# Task goal
In the records below, please retype word for word every line from the one containing "Segment 'right lung lower lobe'." through the final one, both included, and nothing else.

# Records for processing

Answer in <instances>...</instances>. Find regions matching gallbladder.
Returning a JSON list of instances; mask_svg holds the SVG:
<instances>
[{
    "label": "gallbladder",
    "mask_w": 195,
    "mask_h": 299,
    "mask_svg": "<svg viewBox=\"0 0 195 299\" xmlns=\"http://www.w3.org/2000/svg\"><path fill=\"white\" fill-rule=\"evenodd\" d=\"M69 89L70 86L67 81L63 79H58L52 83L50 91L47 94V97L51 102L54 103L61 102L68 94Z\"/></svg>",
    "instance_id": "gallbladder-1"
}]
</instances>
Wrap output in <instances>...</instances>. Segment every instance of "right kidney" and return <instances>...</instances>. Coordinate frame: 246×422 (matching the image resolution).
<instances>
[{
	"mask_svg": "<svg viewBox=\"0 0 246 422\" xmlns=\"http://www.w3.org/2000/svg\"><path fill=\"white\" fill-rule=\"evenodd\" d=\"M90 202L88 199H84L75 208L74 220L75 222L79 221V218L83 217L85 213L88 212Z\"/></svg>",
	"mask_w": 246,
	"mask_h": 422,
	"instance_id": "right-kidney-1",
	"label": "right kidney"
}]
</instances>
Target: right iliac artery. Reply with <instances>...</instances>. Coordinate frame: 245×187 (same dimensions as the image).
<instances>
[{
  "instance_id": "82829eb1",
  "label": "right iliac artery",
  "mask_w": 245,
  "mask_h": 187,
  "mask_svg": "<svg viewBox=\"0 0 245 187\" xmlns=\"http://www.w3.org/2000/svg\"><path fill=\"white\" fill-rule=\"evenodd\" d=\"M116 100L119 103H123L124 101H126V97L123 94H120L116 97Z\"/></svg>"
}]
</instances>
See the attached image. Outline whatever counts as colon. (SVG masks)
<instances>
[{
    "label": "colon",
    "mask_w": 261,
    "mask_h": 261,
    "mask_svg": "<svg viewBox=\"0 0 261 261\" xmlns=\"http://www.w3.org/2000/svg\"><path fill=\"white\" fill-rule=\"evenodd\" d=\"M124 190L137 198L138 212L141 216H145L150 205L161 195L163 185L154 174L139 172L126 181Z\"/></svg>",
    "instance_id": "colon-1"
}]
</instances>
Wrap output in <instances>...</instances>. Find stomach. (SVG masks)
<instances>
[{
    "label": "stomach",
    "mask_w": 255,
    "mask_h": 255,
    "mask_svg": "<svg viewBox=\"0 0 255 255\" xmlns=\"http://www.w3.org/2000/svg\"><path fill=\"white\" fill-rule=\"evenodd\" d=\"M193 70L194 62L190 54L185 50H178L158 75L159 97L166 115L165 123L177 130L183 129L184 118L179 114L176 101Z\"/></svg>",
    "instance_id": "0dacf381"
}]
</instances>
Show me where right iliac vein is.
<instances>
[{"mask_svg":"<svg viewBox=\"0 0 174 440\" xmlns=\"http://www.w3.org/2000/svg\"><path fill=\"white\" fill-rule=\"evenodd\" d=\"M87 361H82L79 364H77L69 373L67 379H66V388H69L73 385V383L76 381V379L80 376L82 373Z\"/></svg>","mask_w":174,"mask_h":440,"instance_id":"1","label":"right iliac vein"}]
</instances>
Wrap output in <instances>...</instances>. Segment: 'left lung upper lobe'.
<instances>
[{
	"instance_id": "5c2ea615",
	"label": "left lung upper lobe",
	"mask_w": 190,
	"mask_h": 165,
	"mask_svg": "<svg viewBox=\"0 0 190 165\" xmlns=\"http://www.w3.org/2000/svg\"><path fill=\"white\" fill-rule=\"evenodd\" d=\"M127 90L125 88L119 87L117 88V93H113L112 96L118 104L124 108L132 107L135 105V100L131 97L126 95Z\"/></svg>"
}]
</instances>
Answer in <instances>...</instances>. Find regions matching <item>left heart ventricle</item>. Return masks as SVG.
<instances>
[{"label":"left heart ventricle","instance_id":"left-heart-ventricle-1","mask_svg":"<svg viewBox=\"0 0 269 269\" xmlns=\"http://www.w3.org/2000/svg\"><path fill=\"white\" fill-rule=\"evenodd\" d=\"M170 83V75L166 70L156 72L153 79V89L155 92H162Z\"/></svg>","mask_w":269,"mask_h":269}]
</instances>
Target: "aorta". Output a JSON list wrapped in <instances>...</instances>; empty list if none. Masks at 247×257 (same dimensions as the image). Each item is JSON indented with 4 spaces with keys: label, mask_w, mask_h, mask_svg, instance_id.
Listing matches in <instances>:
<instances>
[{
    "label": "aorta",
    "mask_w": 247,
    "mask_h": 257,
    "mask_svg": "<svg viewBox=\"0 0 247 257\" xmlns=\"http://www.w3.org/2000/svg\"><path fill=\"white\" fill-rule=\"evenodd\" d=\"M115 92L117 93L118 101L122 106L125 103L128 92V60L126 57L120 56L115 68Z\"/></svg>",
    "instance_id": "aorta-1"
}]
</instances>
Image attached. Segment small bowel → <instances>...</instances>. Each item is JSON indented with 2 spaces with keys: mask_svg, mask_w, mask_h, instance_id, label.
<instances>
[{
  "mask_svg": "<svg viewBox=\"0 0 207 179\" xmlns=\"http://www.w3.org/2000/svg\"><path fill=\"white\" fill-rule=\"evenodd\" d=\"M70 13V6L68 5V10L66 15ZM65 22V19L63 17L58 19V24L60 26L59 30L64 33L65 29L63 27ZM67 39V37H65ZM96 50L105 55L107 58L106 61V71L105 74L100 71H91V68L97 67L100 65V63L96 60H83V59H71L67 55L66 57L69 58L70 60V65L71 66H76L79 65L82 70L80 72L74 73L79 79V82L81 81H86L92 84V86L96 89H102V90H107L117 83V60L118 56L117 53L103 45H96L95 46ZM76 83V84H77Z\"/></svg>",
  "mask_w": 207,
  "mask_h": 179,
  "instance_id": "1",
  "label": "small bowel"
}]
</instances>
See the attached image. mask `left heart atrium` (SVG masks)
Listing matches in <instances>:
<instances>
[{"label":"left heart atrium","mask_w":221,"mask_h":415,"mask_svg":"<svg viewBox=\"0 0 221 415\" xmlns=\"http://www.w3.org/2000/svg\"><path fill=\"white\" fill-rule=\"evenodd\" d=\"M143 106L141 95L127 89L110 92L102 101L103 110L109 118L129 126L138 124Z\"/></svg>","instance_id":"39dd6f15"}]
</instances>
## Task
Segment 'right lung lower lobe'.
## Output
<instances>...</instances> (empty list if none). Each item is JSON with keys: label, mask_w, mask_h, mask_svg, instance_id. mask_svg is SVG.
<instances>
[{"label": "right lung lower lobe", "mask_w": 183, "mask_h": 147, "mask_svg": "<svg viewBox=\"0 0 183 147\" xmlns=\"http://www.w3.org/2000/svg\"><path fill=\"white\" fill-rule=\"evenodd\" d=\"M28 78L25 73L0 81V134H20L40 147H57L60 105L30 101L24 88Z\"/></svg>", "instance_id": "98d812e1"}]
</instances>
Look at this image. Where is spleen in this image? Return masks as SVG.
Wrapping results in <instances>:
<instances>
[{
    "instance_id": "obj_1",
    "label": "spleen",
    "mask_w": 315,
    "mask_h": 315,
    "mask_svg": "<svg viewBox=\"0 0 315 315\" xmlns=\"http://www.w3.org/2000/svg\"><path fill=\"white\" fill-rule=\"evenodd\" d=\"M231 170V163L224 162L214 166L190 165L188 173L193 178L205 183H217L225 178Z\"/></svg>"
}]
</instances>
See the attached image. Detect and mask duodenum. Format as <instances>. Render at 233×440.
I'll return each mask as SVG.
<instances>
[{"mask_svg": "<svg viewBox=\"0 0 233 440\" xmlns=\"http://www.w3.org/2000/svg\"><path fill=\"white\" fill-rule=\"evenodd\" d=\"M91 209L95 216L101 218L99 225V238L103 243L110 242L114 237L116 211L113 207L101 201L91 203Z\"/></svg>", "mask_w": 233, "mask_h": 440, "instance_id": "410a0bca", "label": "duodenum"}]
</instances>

# Task solution
Segment 'right lung lower lobe'.
## Output
<instances>...</instances> (empty list if none). Each item is JSON with keys: label, mask_w, mask_h, mask_svg, instance_id. mask_svg is SVG.
<instances>
[{"label": "right lung lower lobe", "mask_w": 183, "mask_h": 147, "mask_svg": "<svg viewBox=\"0 0 183 147\" xmlns=\"http://www.w3.org/2000/svg\"><path fill=\"white\" fill-rule=\"evenodd\" d=\"M28 78L25 73L0 81V134H20L40 147H57L60 105L30 101L24 88Z\"/></svg>", "instance_id": "98d812e1"}]
</instances>
Look at this image. Where is spleen in this image? Return masks as SVG.
Wrapping results in <instances>:
<instances>
[{
    "instance_id": "obj_1",
    "label": "spleen",
    "mask_w": 315,
    "mask_h": 315,
    "mask_svg": "<svg viewBox=\"0 0 315 315\" xmlns=\"http://www.w3.org/2000/svg\"><path fill=\"white\" fill-rule=\"evenodd\" d=\"M231 170V163L224 162L214 166L190 165L188 173L193 178L205 183H217L225 178Z\"/></svg>"
}]
</instances>
See the attached image. Detect and mask duodenum. Format as <instances>. Render at 233×440.
I'll return each mask as SVG.
<instances>
[{"mask_svg": "<svg viewBox=\"0 0 233 440\" xmlns=\"http://www.w3.org/2000/svg\"><path fill=\"white\" fill-rule=\"evenodd\" d=\"M91 209L95 216L101 218L99 225V238L103 243L110 242L114 237L116 211L113 207L101 201L91 203Z\"/></svg>", "mask_w": 233, "mask_h": 440, "instance_id": "410a0bca", "label": "duodenum"}]
</instances>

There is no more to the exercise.